Keith Griffin from the United States mentions three developments which have generated what can be called "associational" or "professional" constraints to freedom in scientific inquiry. These three developments are the professionalization of scholarship, the growth of academic bureaucracies and the globalization of the knowledge industry.

These developments have led to institutions with a capability of exerting subtle constraints on free inquiry. They have also brought about accepted mechanisms and conventions which made individual scholars feel compelled to conform to "mainstream ideas", "mainstream opinion", and "mainstream interpretation" to avoid marginalization. This also enabled them to protect themselves from being branded and treated as "eccentrics", "skeptics" or "dissidents".

This kind of social pressure has forced individual scholars to restrain themselves -- don't think too much; better to be engaged in research than to think; and better to participate in research on topics approved and recommended by the establishment. These responses have resulted in the "domestication" of scholarly life.

Big ideas are no longer the driving force of scholarly pursuit. Instead, the scientific chase has been directed at big grants. Controversies that occur within academic communities are merely "a storm in a teacup" and "genuine intellectual storms" occur elsewhere.

Are the constraints due to accepted methodologies and dominant paradigm? Adebayo Adedeji from Nigeria provides an interesting example in his paper which was presented at a Royal Society of Canada seminar on scientific constraints. He mentioned that in Africa, Nigeria in particular, the tendency among social scientists and development economists was to imitate methods from the natural sciences. This has created: "too much economism, too many dogmas and too great a tendency to globalize local experiences and turn particularistic and ethno-centric situations into universal truisms."
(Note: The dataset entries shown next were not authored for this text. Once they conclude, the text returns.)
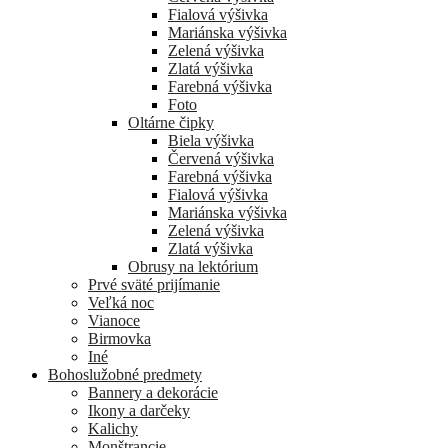
Fialová výšivka
Mariánska výšivka
Zelená výšivka
Zlatá výšivka
Farebná výšivka
Foto
Oltárne čipky
Biela výšivka
Červená výšivka
Farebná výšivka
Fialová výšivka
Mariánska výšivka
Zelená výšivka
Zlatá výšivka
Obrusy na lektórium
Prvé sväté prijímanie
Veľká noc
Vianoce
Birmovka
Iné
Bohoslužobné predmety
Bannery a dekorácie
Ikony a darčeky
Kalichy
Monštrancie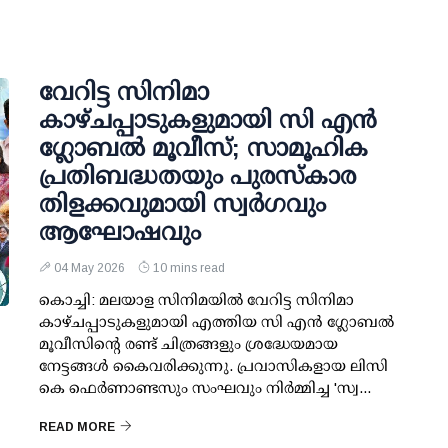
വേറിട്ട സിനിമാ
കാഴ്ചപ്പാടുകളുമായി സി എൻ
ഗ്ലോബൽ മൂവീസ്; സാമൂഹിക
പ്രതിബദ്ധതയും പുരസ്കാര
തിളക്കവുമായി സ്വർ​ഗവും
ആഘോഷവും
04 May 2026
10 mins read
കൊച്ചി: മലയാള സിനിമയിൽ വേറിട്ട സിനിമാ
കാഴ്ചപ്പാടുകളുമായി എത്തിയ സി എൻ ഗ്ലോബൽ
മൂവീസിന്റെ രണ്ട് ചിത്രങ്ങളും ശ്രദ്ധേയമായ
നേട്ടങ്ങൾ കൈവരിക്കുന്നു. പ്രവാസികളായ ലിസി
കെ ഫെർണാണ്ടസും സംഘവും നിർമ്മിച്ച 'സ്വ...
READ MORE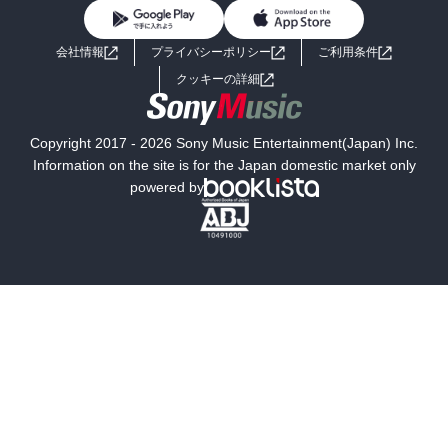
BL・TL
ライトノベル
男子向けラノベ
よくあるご質問
お問い合わせ
会社情報
プライバシーポリシー
ご利用条件
女子向けラノベ
小説
利用規約
クッキーの詳細
国内小説
海外小説
Copyright 2017 - 2026 Sony Music Entertainment(Japan) Inc.
ミステリー
SF
Information on the site is for the Japan domestic market only
powered by
歴史・時代小説
文学
雑誌
グラビア写真集
ボーイズラブ
ティーンズラブ
人文・思想・歴史
社会・政治・法律
ビジネス・経済
サイエンス・テクノロジー
コンピュータ・情報
くらし・家庭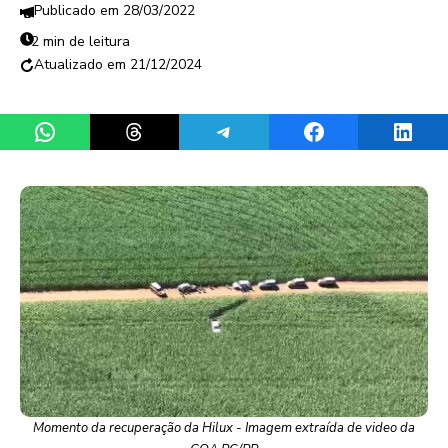
28/03/2022
2 min de leitura
21/12/2024
Share on WhatsApp
Share on Threads
Share on Telegram
Share on Facebook
Share 
Momento da recuperação da Hilux - Imagem extraída de video da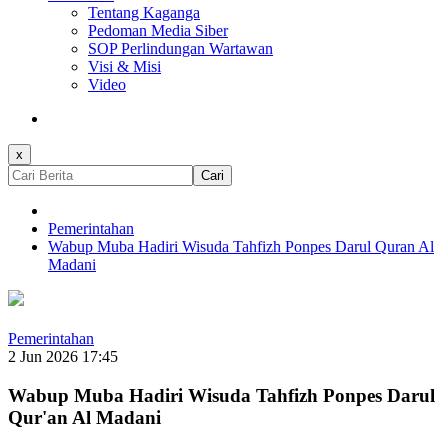
Tentang Kaganga
Pedoman Media Siber
SOP Perlindungan Wartawan
Visi & Misi
Video
x
Cari
Pemerintahan
Wabup Muba Hadiri Wisuda Tahfizh Ponpes Darul Quran Al
Madani
Pemerintahan
2 Jun 2026 17:45
Wabup Muba Hadiri Wisuda Tahfizh Ponpes Darul
Qur'an Al Madani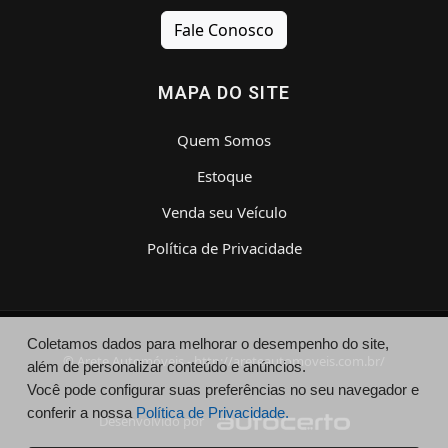
Fale Conosco
MAPA DO SITE
Quem Somos
Estoque
Venda seu Veículo
Política de Privacidade
Coletamos dados para melhorar o desempenho do site,
© Arete Automóveis - http://areteautomoveis.com.br/
além de personalizar conteúdo e anúncios.
Você pode configurar suas preferências no seu navegador e
conferir a nossa
Política de Privacidade.
Desenvolvido por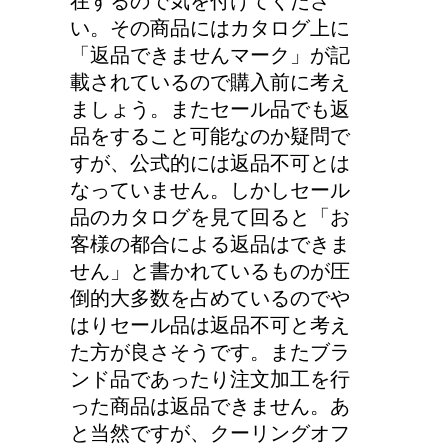
在するので気を付けてくださ
い。その商品にはカタログ上に
「返品できませんマーク」が記
載されているので購入前に考え
ましょう。またセール品でも返
品をすること可能なのか疑問で
すが、公式的には返品不可とは
なっていません。しかしセール
品のカタログを見て回ると「お
客様の都合による返品はできま
せん」と書かれているものが圧
倒的大多数を占めているのでや
はりセール品は返品不可と考え
た方が良さそうです。またブラ
ンド品であったり注文加工を行
った商品は返品できません。あ
と当然ですが、クーリングオフ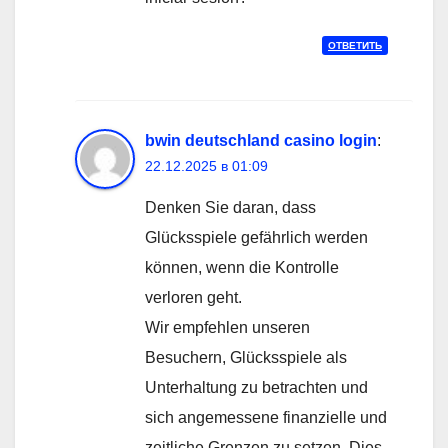
ОТВЕТИТЬ
bwin deutschland casino login
:
22.12.2025 в 01:09
Denken Sie daran, dass
Glücksspiele gefährlich werden
können, wenn die Kontrolle
verloren geht.
Wir empfehlen unseren
Besuchern, Glücksspiele als
Unterhaltung zu betrachten und
sich angemessene finanzielle und
zeitliche Grenzen zu setzen. Dies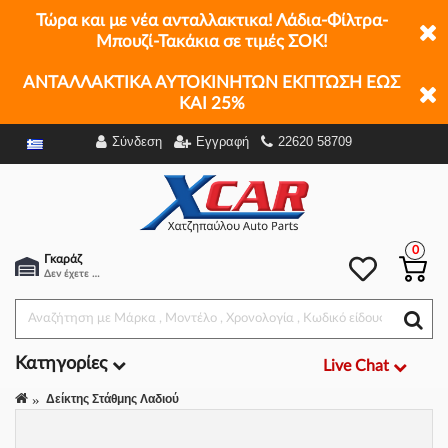
Τώρα και με νέα ανταλλακτικα! Λάδια-Φίλτρα-
Μπουζί-Τακάκια σε τιμές ΣΟΚ!
ΑΝΤΑΛΛΑΚΤΙΚΑ ΑΥΤΟΚΙΝΗΤΩΝ ΕΚΠΤΩΣΗ ΕΩΣ
ΚΑΙ 25%
Σύνδεση
Εγγραφή
22620 58709
Φίλτρα
0
Γκαράζ
Δεν έχετε επιλέξει αμάξι.
Κατηγορίες
Live Chat
Δείκτης Στάθμης Λαδιού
The dominance of this paradigm has made social scientists and development economists in Africa ignore the principle that "development is a multivariate, quantitative and qualitative process in which the so-called economic and non-economic factors interact equally with each other". The result, according to Adebayo Adedeji, is that the problems of Africa's development is greatly misperceived, misunderstood and maltreated.

It has been shown that during any period in human history there were always scientists, scholars and intellectuals who refused to surrender to these constraints and fought to maintain and enhance freedom in their pursuit for truth. These fights were sometimes waged at great personal costs.

Why do scholars persist in conducting this taxing fight to preserve freedom? I think it is because scholars and thinkers just love freedom and tend to reject authority imposed upon them in violation of their reason.

John C. Polanyi, a Canadian physicist and a Nobel laureate, said scholars are very aware of "the corrupting effects of power -- the natural tendency for yesterday's democrat to become today's autocrat."

"Freedom, with its attendant confusion of competing claims, is the price we pay for a society that is responsive and creative," he said.

The fight to preserve freedom in scholarly pursuit is part of the fight to bring about the proper relationship between the government and the governed.

Prof. Polanyi said: "To be a good citizen requires more than loyalty to the state." To which he added: "We should not be too ready to cast the state in the role of villain."

The matter is, of course, one of striking a balance. And in our efforts to strike this balance, it is always wiser "to err on the side of freedom".

How does Indonesia measure up in this respect? Are we also facing constraints in our scholarly life? And have we put up enough of a fight to maintain and enhance the freedom of scholarly inquiry? Somehow I feel this is not the right question to ask. The words "fight" and "freedom of scholarly inquiry" somehow do not seem to fit into our present political reality.

Perhaps all this talk about scholarly freedom is a foreign language that has to be translated into an Indonesian idiom to be properly understood. In 1991, in Ottawa, I could talk this language. Now in 1997 I feel constrained.

The writer is an observer of social and cultural affairs.